# Please read this. I cant install GTA San Andreas! Need Help!



## Ficiani (Jun 21, 2008)

Hi there,

I have gta sa for years installed on my pc, but ive deleted some time ago. Now i wanna play it again (online), but i cant install! When i start setup, after some time (3-4 minutes)(also, this happening every 3-4 minutes, with diffrent file error), when its installing, it says:

"CRC Error: The file C:\Program Files\Rockstar Games\GTA San Andreas\anim\cuts.img doesn't match the file in the setup's .cab file.
The medium from which you are running the setup may be corrupted;contact ur software vendor."

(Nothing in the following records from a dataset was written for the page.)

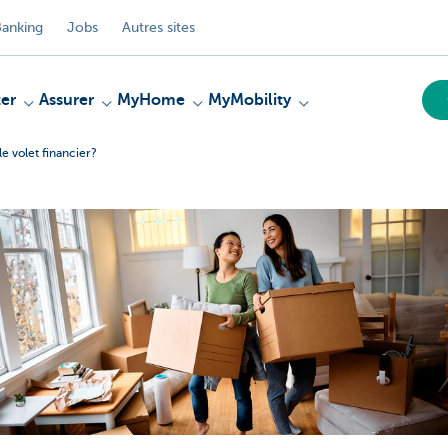
anking
Jobs
Autres sites
er
Assurer
MyHome
MyMobility
e volet financier?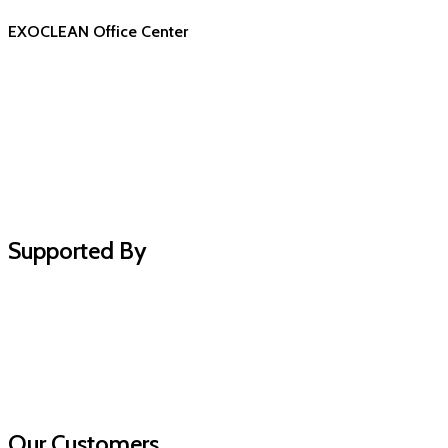
EXOCLEAN Office Center
Supported By
Our Customers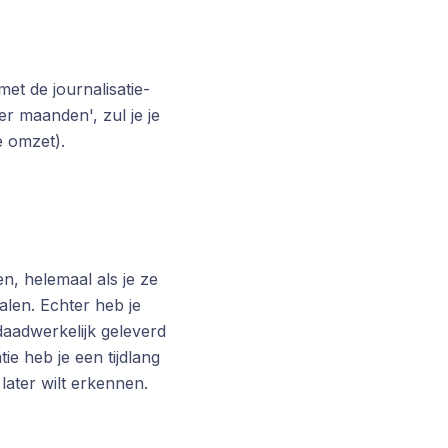
met de journalisatie-
er maanden', zul je je
 omzet).
n, helemaal als je ze
alen. Echter heb je
daadwerkelijk geleverd
tie heb je een tijdlang
later wilt erkennen.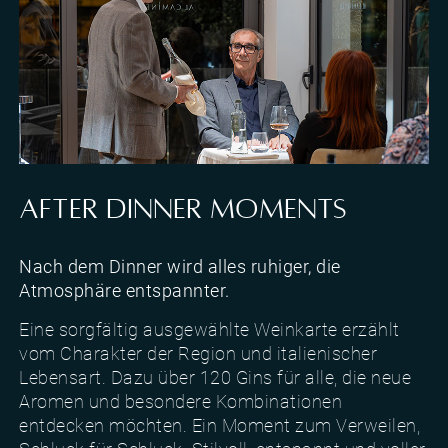
Dinner und Genussmomente im Hotel Al Caminetto
AFTER DINNER MOMENTS
Nach dem Dinner wird alles ruhiger, die
Atmosphäre entspannter.
Eine sorgfältig ausgewählte Weinkarte erzählt
vom Charakter der Region und italienischer
Lebensart. Dazu über 120 Gins für alle, die neue
Aromen und besondere Kombinationen
entdecken möchten. Ein Moment zum Verweilen,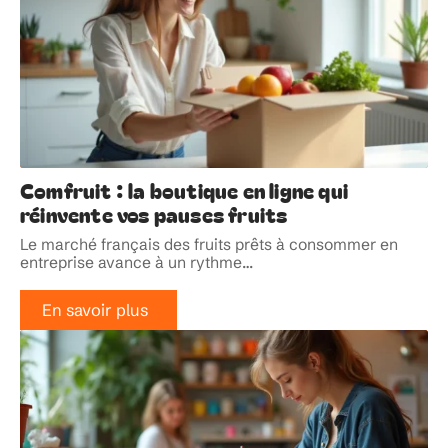
Comfruit : la boutique en ligne qui
réinvente vos pauses fruits
Le marché français des fruits prêts à consommer en
entreprise avance à un rythme
…
En savoir plus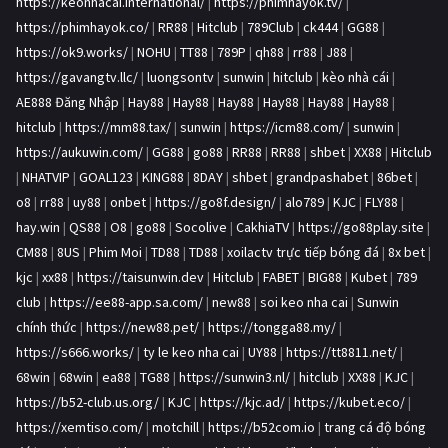
https://keonhacai.international/
|
https://phimhayok.tv/
|
https://phimhayok.co/
|
RR88
|
Hitclub
|
789Club
|
ck444
|
GG88
|
https://ok9.works/
|
NOHU
|
TT88
|
789P
|
qh88
|
rr88
|
J88
|
https://gavangtv.llc/
|
luongsontv
|
sunwin
|
hitclub
|
kèo nhà cái
|
AE888 Đăng Nhập
|
Hay88
|
Hay88
|
Hay88
|
Hay88
|
Hay88
|
Hay88
|
hitclub
|
https://mm88.tax/
|
sunwin
|
https://icm88.com/
|
sunwin
|
https://aukuwin.com/
|
GG88
|
go88
|
RR88
|
RR88
|
shbet
|
XX88
|
Hitclub
|
NHATVIP
|
GOAL123
|
KING88
|
8DAY
|
shbet
|
grandpashabet
|
86bet
|
o8
|
rr88
|
uy88
|
onbet
|
https://go8f.design/
|
alo789
|
KJC
|
FLY88
|
hay.win
|
QS88
|
O8
|
go88
|
Socolive
|
CakhiaTV
|
https://go88play.site
|
CM88
|
8US
|
Phim Moi
|
TD88
|
TD88
|
xoilactv trực tiếp bóng đá
|
8x bet
|
kjc
|
xx88
|
https://taisunwin.dev
|
Hitclub
|
FABET
|
BIG88
|
Kubet
|
789
club
|
https://ee88-app.sa.com/
|
new88
|
soi keo nha cai
|
Sunwin
chính thức
|
https://new88.pet/
|
https://tongga88.my/
|
https://s666.works/
|
ty le keo nha cai
|
UY88
|
https://tt8811.net/
|
68win
|
68win
|
ea88
|
TG88
|
https://sunwin3.nl/
|
hitclub
|
XX88
|
KJC
|
https://b52-club.us.org/
|
KJC
|
https://kjc.ad/
|
https://kubet.eco/
|
https://xemtiso.com/
|
motchill
|
https://b52com.io
|
trang cá độ bóng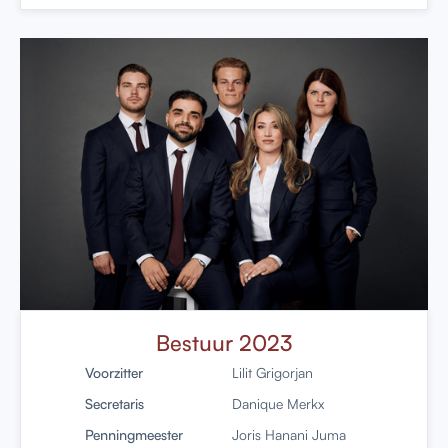
Bestuur 2023
Voorzitter
Lilit Grigorjan
Secretaris
Danique Merkx
Penningmeester
Joris Hanani Juma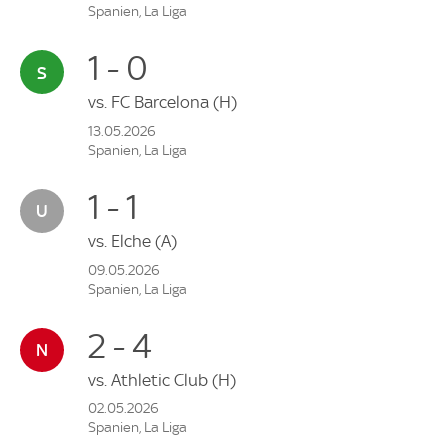
Spanien, La Liga
1 - 0
vs.
FC Barcelona
(H)
13.05.2026
Spanien, La Liga
1 - 1
vs.
Elche
(A)
09.05.2026
Spanien, La Liga
2 - 4
vs.
Athletic Club
(H)
02.05.2026
Spanien, La Liga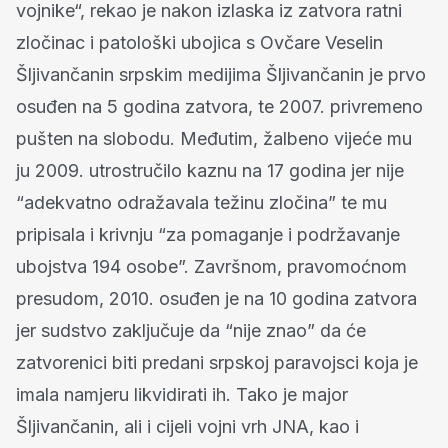
vojnike“, rekao je nakon izlaska iz zatvora ratni
zločinac i patološki ubojica s Ovčare Veselin
Šljivančanin srpskim medijima Šljivančanin je prvo
osuđen na 5 godina zatvora, te 2007. privremeno
pušten na slobodu. Međutim, žalbeno vijeće mu
ju 2009. utrostručilo kaznu na 17 godina jer nije
“adekvatno odražavala težinu zločina” te mu
pripisala i krivnju “za pomaganje i podržavanje
ubojstva 194 osobe”. Završnom, pravomoćnom
presudom, 2010. osuđen je na 10 godina zatvora
jer sudstvo zaključuje da “nije znao” da će
zatvorenici biti predani srpskoj paravojsci koja je
imala namjeru likvidirati ih. Tako je major
Šljivančanin, ali i cijeli vojni vrh JNA, kao i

And this error appears all the time when im installing. I can press 'Retry' - after that the setup shuts down, also i can press 'Abort' - setup shuts down, and 3rd option is 'Ignore'. When i press that, the setup countinues, but when its end, when i start gta it will crush on loading scene. I get it from 3 friends (3 CDs gta sa, and same error everywhere) please help, i wanna play with ma friends soon..

Thank you.


----------



## aguero10 (Dec 7, 2008)

Same Over here


----------



## af3 (Jun 18, 2008)

Your disc may be scratched. You may need to buy the game again or use a disc resurfacing solution on it.


----------